# The electric field strengh in region is given as E=Xi+Yj / X^2+Y^2. Find the net charge inside a sphere of radius 'a' with its center at origin. (a=2M)write value of 'k' if charge is k epsulon.

Pratham Ashish
17 Points
14 years ago

consider the sphere as a gaussian surface then,

§ E . ds  = Q in /£ ..........................(1)
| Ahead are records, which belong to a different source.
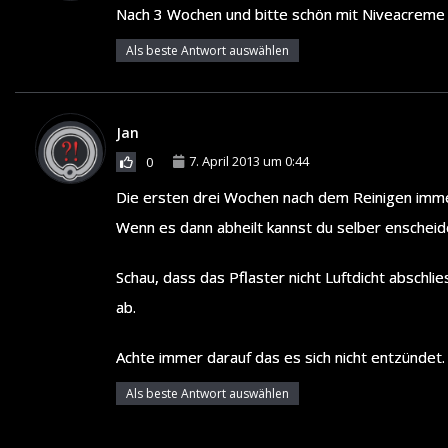
Nach 3 Wochen und bitte schön mit Niveacreme 
Als beste Antwort auswählen
Jan
7. April 2013 um 0:44
0
Die ersten drei Wochen nach dem Reinigen imm
Wenn es dann abheilt kannst du selber enscheide
Schau, dass das Pflaster nicht Luftdicht abschli
ab.
Achte immer darauf das es sich nicht entzündet.
Als beste Antwort auswählen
=  Xi+Yj / X^2+Y^2   at any point (x,y) on the surface of the sphere ,

area vector is always parallel to the surface, so in the case of the sphere it

will be in the direction of radius vector ,

so,  at any point (x,y)  the area vector  Xi+Yj  /  (X^2+Y^2) 1/2  ds ,

where  Xi+Yj  /  (X^2+Y^2)  is the unit vector in the direction of area vector

so the l.h.s of eq (1),

§ E . ds   =

= §(Xi+Yj / X^2+Y^2) .{ Xi+Yj  /  (X^2+Y^2) 1/2 }  ds

=  § (X^2+Y^2) / (X^2+Y^2) 3/2 ds

= §1/ (X^2+Y^2) 1/2  ds

( for a sphere  (X^2+Y^2) 1/2  =  radius = 2M)

= 1/2M  §ds

(   total surfase area for a sphere =  4 pi r^2

= 4 pi * 4 M^2)

1/2M  * 16 *pi * M^2

=  8 pi m^3 =   r.hs.

so

8 pi m^3  =  Q in

Q = 8 pi m^3 £

k= 8 pi m^3